PCRE4J: PCRE for Java

GitHub Repo stars License CI codecov Maven Central Version javadoc PCRE2 API

The PCRE4J project's goal is to bring the power of the PCRE library to Java.

PCRE4J provides 100% coverage of the PCRE2 API, giving you access to every feature of the PCRE2 library from Java.

Why PCRE4J?

Java's built-in java.util.regex covers many use cases, but PCRE2 offers capabilities that go beyond what the standard library provides:

Feature Comparison

Feature java.util.regex PCRE4J
Recursive patterns ((?R), (?1)) No Yes
\K match reset No Yes
Callouts No Yes
DFA matching No Yes
JIT compilation No Yes (default)
ReDoS protection (match/depth/heap limits) No Yes
Compiled pattern serialization to bytes No Yes
Glob/POSIX pattern conversion No Yes
Native library bundles (no system install) N/A Yes
GraalVM native-image Yes Yes

Quick Start

Add the dependency and start matching — the API mirrors java.util.regex:

import org.pcre4j.regex.Pattern;

var matcher = Pattern.compile("(?<year>\\d{4})-(?<month>\\d{2})").matcher("2026-02");
if (matcher.find()) {
    System.out.println(matcher.group("year"));  // "2026"
}

Maven (pom.xml):

<properties>
    <pcre4j.version>1.0.0</pcre4j.version>
</properties>

<dependencies>
    <dependency>
        <groupId>org.pcre4j</groupId>
        <artifactId>regex</artifactId>
        <version>${pcre4j.version}</version>
    </dependency>
    <dependency>
        <groupId>org.pcre4j</groupId>
        <!-- TODO: Select one of the following artifacts corresponding to the backend you want to use -->
        <artifactId>jna</artifactId>
        <!-- <artifactId>ffm</artifactId> -->
        <version>${pcre4j.version}</version>
    </dependency>
</dependencies>

Gradle (build.gradle.kts):

val pcre4jVersion = "1.0.0"

dependencies {
    implementation("org.pcre4j:regex:$pcre4jVersion")
    // TODO: Select one of the following artifacts corresponding to the backend you want to use
    implementation("org.pcre4j:jna:$pcre4jVersion")
    // implementation("org.pcre4j:ffm:$pcre4jVersion")
}

By default, the JIT compilation is used in cases the platform and the library support it. To override this behavior, you can set the pcre2.regex.jit system property with the value false to the JVM.

Prerequisites

Option A: Native Library Bundles (no system install)
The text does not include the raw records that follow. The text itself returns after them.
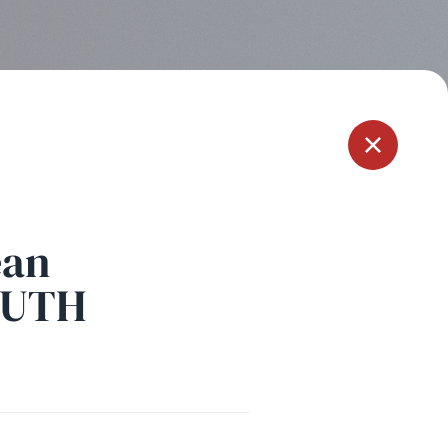
Menu
ean
UTH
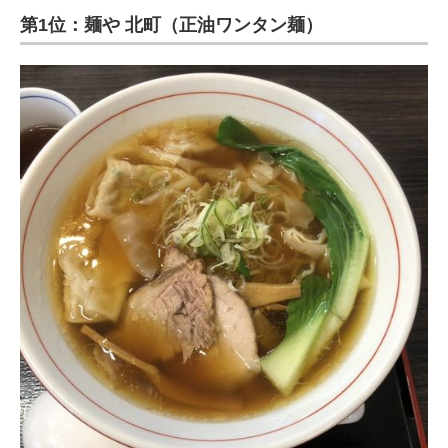
第1位：麺や 北町（正油ワンタン麺）
ITの今と未来を見通す
スマホと通信の最新トレンド
進化するPCとデバイスの未来
好きが集まる 比べて選べる
ビジネスと働き方のヒント
AI活用のいまが分かる
企業ITのトレンドを詳説
経営リーダーのコミュニティ
マーケ×ITの今がよく分かる
ITエンジニア向け専門サイト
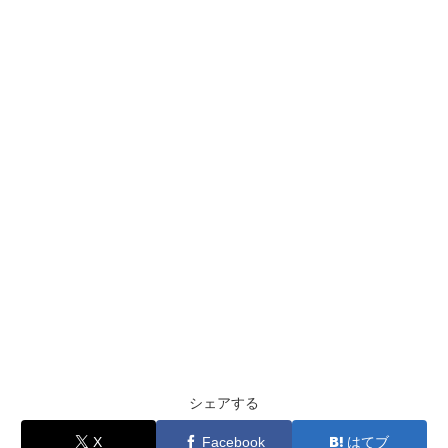
シェアする
X
Facebook
はてブ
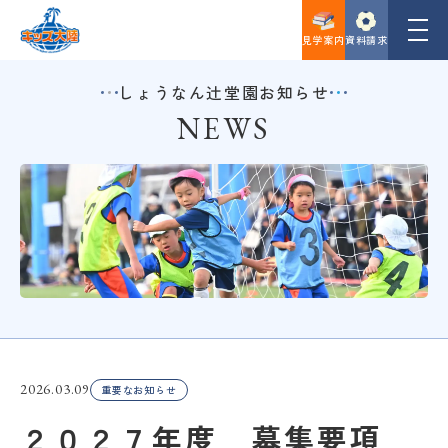
見学案内
資料請求
しょうなん辻堂園お知らせ
施設見学
NEWS
説明会を予約する
お問い合わせ
資料請求
スポーツ保育園
学童クラブ
2026.03.09
重要なお知らせ
クラブ・習い事
２０２７年度 募集要項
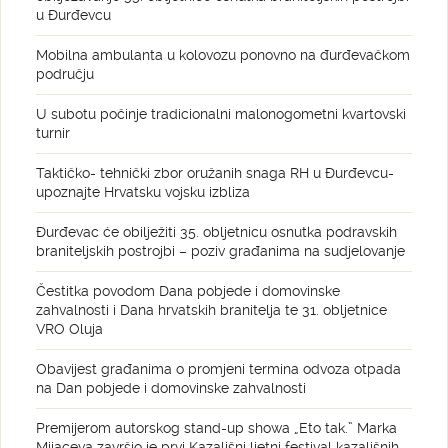
u Đurđevcu
Mobilna ambulanta u kolovozu ponovno na đurđevačkom
području
U subotu počinje tradicionalni malonogometni kvartovski
turnir
Taktičko- tehnički zbor oružanih snaga RH u Đurđevcu-
upoznajte Hrvatsku vojsku izbliza
Đurđevac će obilježiti 35. obljetnicu osnutka podravskih
braniteljskih postrojbi – poziv građanima na sudjelovanje
Čestitka povodom Dana pobjede i domovinske
zahvalnosti i Dana hrvatskih branitelja te 31. obljetnice
VRO Oluja
Obavijest građanima o promjeni termina odvoza otpada
na Dan pobjede i domovinske zahvalnosti
Premijerom autorskog stand-up showa „Eto tak.” Marka
Mijaceva završio je prvi Kazališni ljetni festival kazališnih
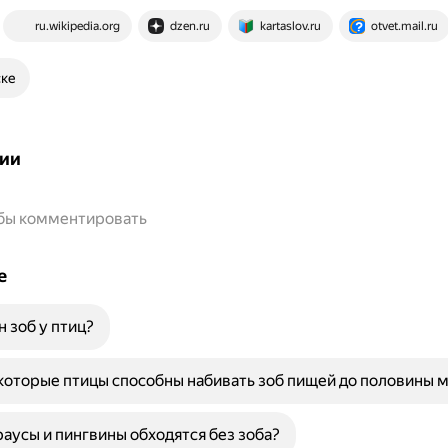
ru.wikipedia.org
dzen.ru
kartaslov.ru
otvet.mail.ru
ске
ии
обы комментировать
е
н зоб у птиц?
оторые птицы способны набивать зоб пищей до половины м
аусы и пингвины обходятся без зоба?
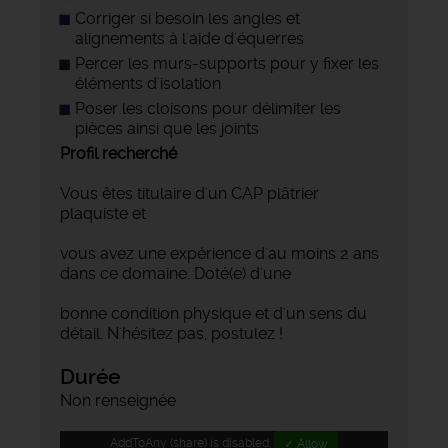
Corriger si besoin les angles et
alignements à l'aide d'équerres
Percer les murs-supports pour y fixer les
éléments d'isolation
Poser les cloisons pour délimiter les
pièces ainsi que les joints
Profil recherché
Vous êtes titulaire d'un CAP plâtrier
plaquiste et
vous avez une expérience d'au moins 2 ans
dans ce domaine. Doté(e) d'une
bonne condition physique et d'un sens du
détail. N'hésitez pas, postulez !
Durée
Non renseignée
AddToAny (share) is disabled.
✓ Allow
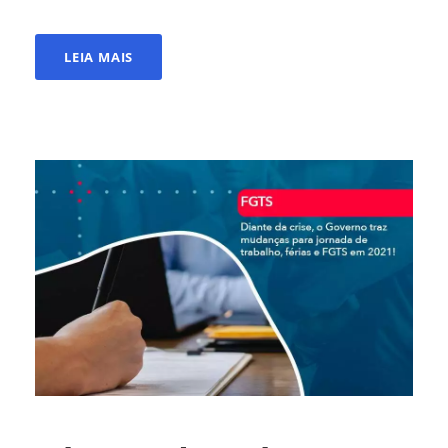
LEIA MAIS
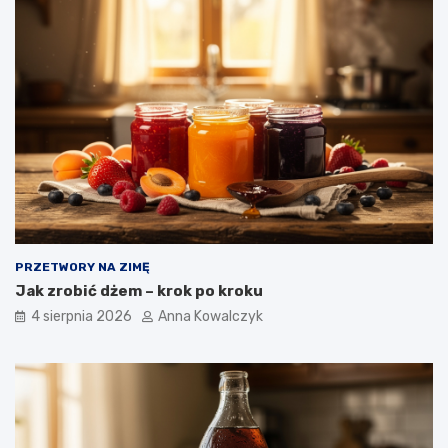
PRZETWORY NA ZIMĘ
Jak zrobić dżem – krok po kroku
4 sierpnia 2026
Anna Kowalczyk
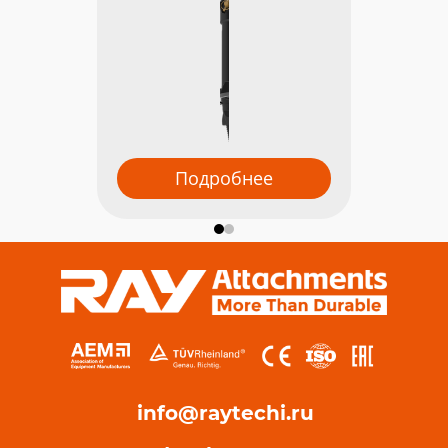
Подробнее
info@raytechi.ru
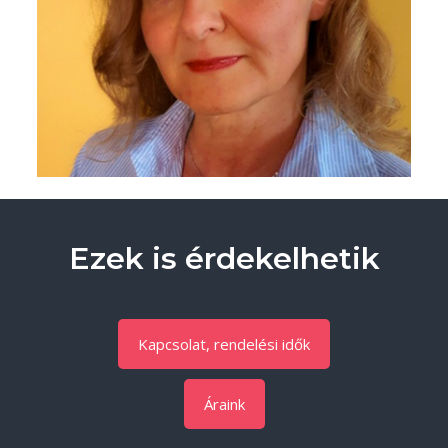
Ezek is érdekelhetik
Kapcsolat, rendelési idők
Áraink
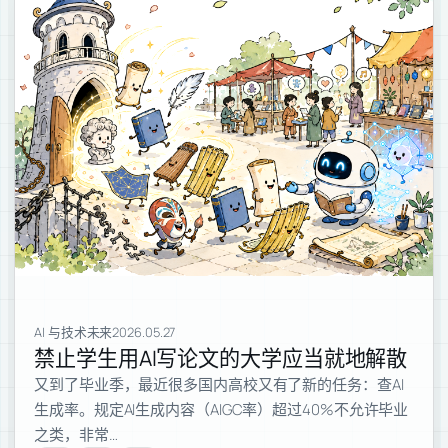
AI 与技术未来
2026.05.27
禁止学生用AI写论文的大学应当就地解散
又到了毕业季，最近很多国内高校又有了新的任务：查AI
生成率。规定AI生成内容（AIGC率）超过40%不允许毕业
之类，非常…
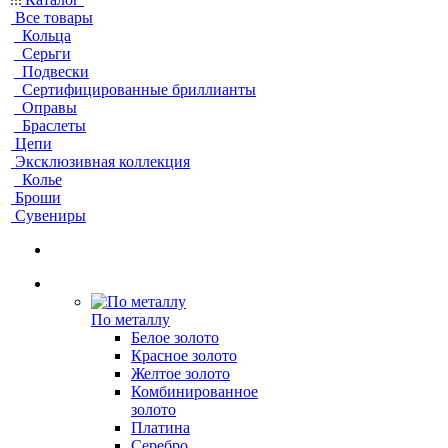
Все товары
Кольца
Серьги
Подвески
Сертифицированные бриллианты
Оправы
Браслеты
Цепи
Эксклюзивная коллекция
Колье
Броши
Сувениры
По металлу
Белое золото
Красное золото
Желтое золото
Комбинированное
золото
Платина
Серебро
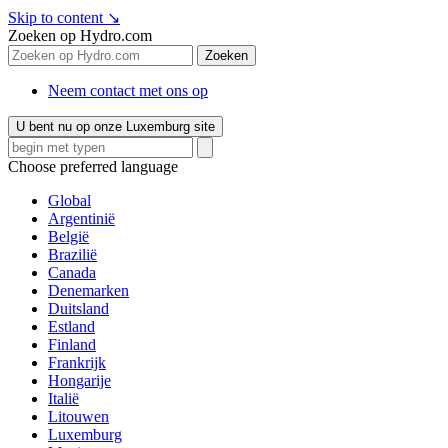
Skip to content
↘
Zoeken op Hydro.com
Zoeken
Neem contact met ons op
U bent nu op onze Luxemburg site
Choose preferred language
Global
Argentinië
België
Brazilië
Canada
Denemarken
Duitsland
Estland
Finland
Frankrijk
Hongarije
Italië
Litouwen
Luxemburg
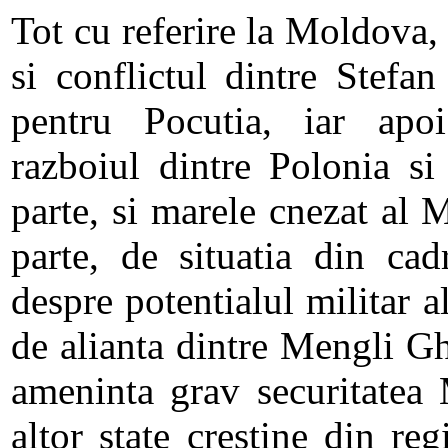
Tot cu referire la Moldova
si conflictul dintre Stefan
pentru Pocutia, iar apo
razboiul dintre Polonia si
parte, si marele cnezat al 
parte, de situatia din cad
despre potentialul militar al
de alianta dintre Mengli Gh
ameninta grav securitatea 
altor state crestine din re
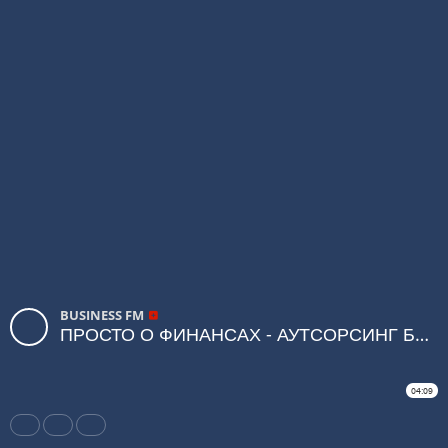
BUSINESS FM
ПРОСТО О ФИНАНСАХ - АУТСОРСИНГ БУХГАЛТЕРСКОГО УЧЕТА
04:09
Share
Like
Repost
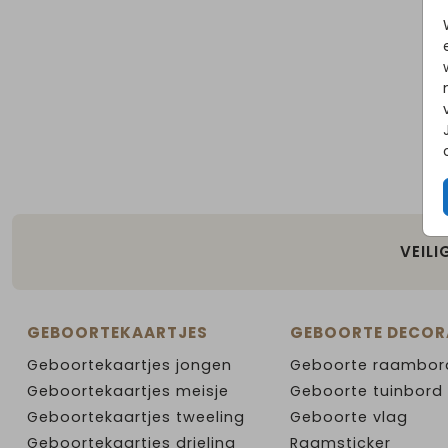
VEILI
GEBOORTEKAARTJES
GEBOORTE DECOR
Geboortekaartjes jongen
Geboorte raambor
Geboortekaartjes meisje
Geboorte tuinbord
Geboortekaartjes tweeling
Geboorte vlag
Geboortekaartjes drieling
Raamsticker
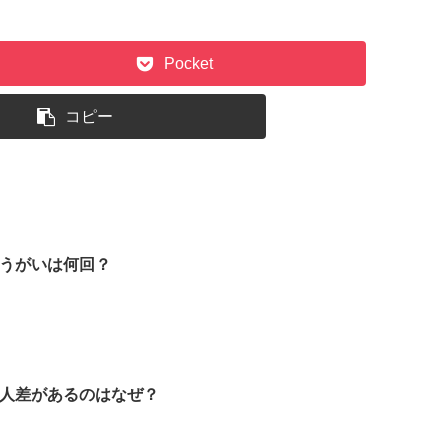
Pocket
コピー
うがいは何回？
人差があるのはなぜ？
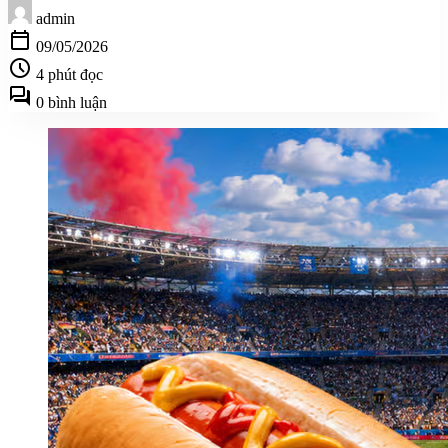
admin
calendar_today
09/05/2026
schedule
4 phút đọc
forum
0 bình luận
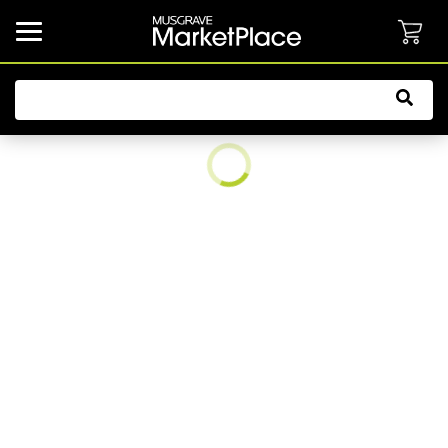
common.button.navbarCollapsed.text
Add a platform-specific bundle to your dependencies and PCRE4J loads the library automatically:

Artifact Platform
org.pcre4j:pcre4j-native-linux-x86_64 Linux x86_64
org.pcre4j:pcre4j-native-linux-aarch64 Linux aarch64
org.pcre4j:pcre4j-native-macos-x86_64 macOS x86_64 (Intel)
org.pcre4j:pcre4j-native-macos-aarch64 macOS aarch64 (Apple Silicon)
org.pcre4j:pcre4j-native-windows-x86_64 Windows x86_64
org.pcre4j:pcre4j-native-all All supported platforms

Example (Gradle): implementation("org.pcre4j:pcre4j-native-linux-x86_64:1.0.0")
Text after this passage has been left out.